What happens when an economically strapped general public elect a right-wing proponent of ‘restraint’? Human rights, employment standards and social services get steamrolled by arrogance masquerading as fiscal austerity

By Rod Mickleburgh

Thirty-three years ago, the newly-relected Social Credit government of Bill Bennett brought down the most dramatic, yay outlandish, budget and “restraint” package in B.C. history. What happened next is detailed here in an essay I wrote a year or so ago.

On July 7, 1983, Bill Bennett and his Social Credit government, freshly elected to a third successive term in office, unleashed a revolution in British Columbia. This was a revolution from the right. Fueled by the radical conservatism of Ronald Reagan and Margaret Thatcher and Milton Friedman’s economic neo-liberalism, the Socreds took aim at all those elements in society they had never liked. With no advance notice, a total of 26 repressive bills came down the chute in a single day, along with a harsh government restraint budget that dramatically slashed social spending. Rent controls were abolished. Landlords were given the right to evict tenants without cause. The Human Rights Commission was shut down, its workers fired on the spot. The Employment Standards Branch was killed off. Scrutiny of Crown corporations was wound up, while the government tightened its grip over local school board budgets and community colleges, including course content. And on and on.

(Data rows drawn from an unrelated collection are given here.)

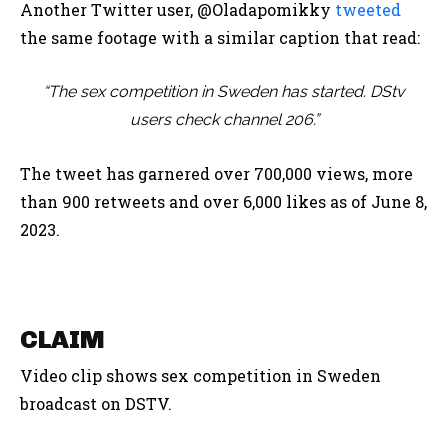
Another Twitter user, @Oladapomikky
tweeted
the same footage with a similar caption that read:
“The sex competition in Sweden has started. DStv
users check channel 206.”
The tweet has garnered over 700,000 views, more
than 900 retweets and over 6,000 likes as of June 8,
2023.
CLAIM
Video clip shows sex competition in Sweden
broadcast on DSTV.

The worst of the onslaught focused on workers and unions in the public sector. Under Bill 2, they lost the right to negotiate almost anything except wages and benefits, even as wage controls were extended indefinitely. Bill 3, designed to pave the way for a wave of firings, wiped out job security and, incredibly, gave all public sector authorities the power to terminate workers without cause, regardless of seniority. (The first list of government employees to be fired included the names of B.C. Government Employees Union executive members John Shields and Diane Woods.) This was, indeed, “Black Thursday”.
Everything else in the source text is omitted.